BRIEF: Look through the records below for the line with "Open to feedback, committed to continuous" and the line with "Event Type: Chopped", then return those lines and all lines between, exactly.

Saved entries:
■ ■ ■
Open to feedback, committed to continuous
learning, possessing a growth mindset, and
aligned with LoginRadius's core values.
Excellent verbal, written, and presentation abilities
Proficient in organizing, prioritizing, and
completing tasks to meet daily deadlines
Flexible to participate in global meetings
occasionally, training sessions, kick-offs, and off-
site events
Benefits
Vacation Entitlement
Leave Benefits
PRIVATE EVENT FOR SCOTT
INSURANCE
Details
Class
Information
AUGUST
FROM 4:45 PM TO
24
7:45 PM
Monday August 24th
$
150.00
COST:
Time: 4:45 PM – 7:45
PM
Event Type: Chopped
■ ■ ■
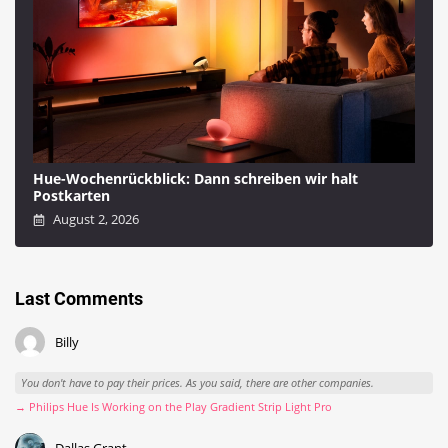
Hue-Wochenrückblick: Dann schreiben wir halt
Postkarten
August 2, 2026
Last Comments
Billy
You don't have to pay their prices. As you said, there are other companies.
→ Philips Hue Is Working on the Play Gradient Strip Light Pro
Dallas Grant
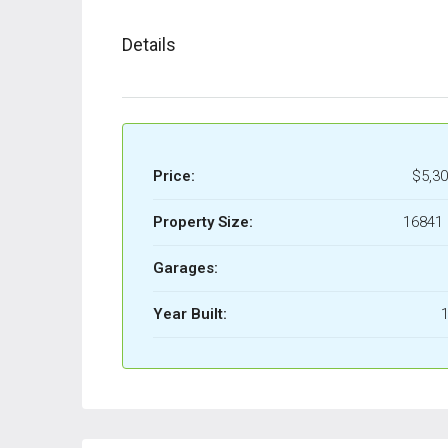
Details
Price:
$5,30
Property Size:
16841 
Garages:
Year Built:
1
■ ■ ■
ANSWER SECTION:
Open to feedback, committed to continuous
learning, possessing a growth mindset, and
aligned with LoginRadius's core values.
Excellent verbal, written, and presentation abilities
Proficient in organizing, prioritizing, and
completing tasks to meet daily deadlines
Flexible to participate in global meetings
occasionally, training sessions, kick-offs, and off-
site events
Benefits
Vacation Entitlement
Leave Benefits
PRIVATE EVENT FOR SCOTT
INSURANCE
Details
Class
Information
AUGUST
FROM 4:45 PM TO
24
7:45 PM
Monday August 24th
$
150.00
COST:
Time: 4:45 PM – 7:45
PM
Event Type: Chopped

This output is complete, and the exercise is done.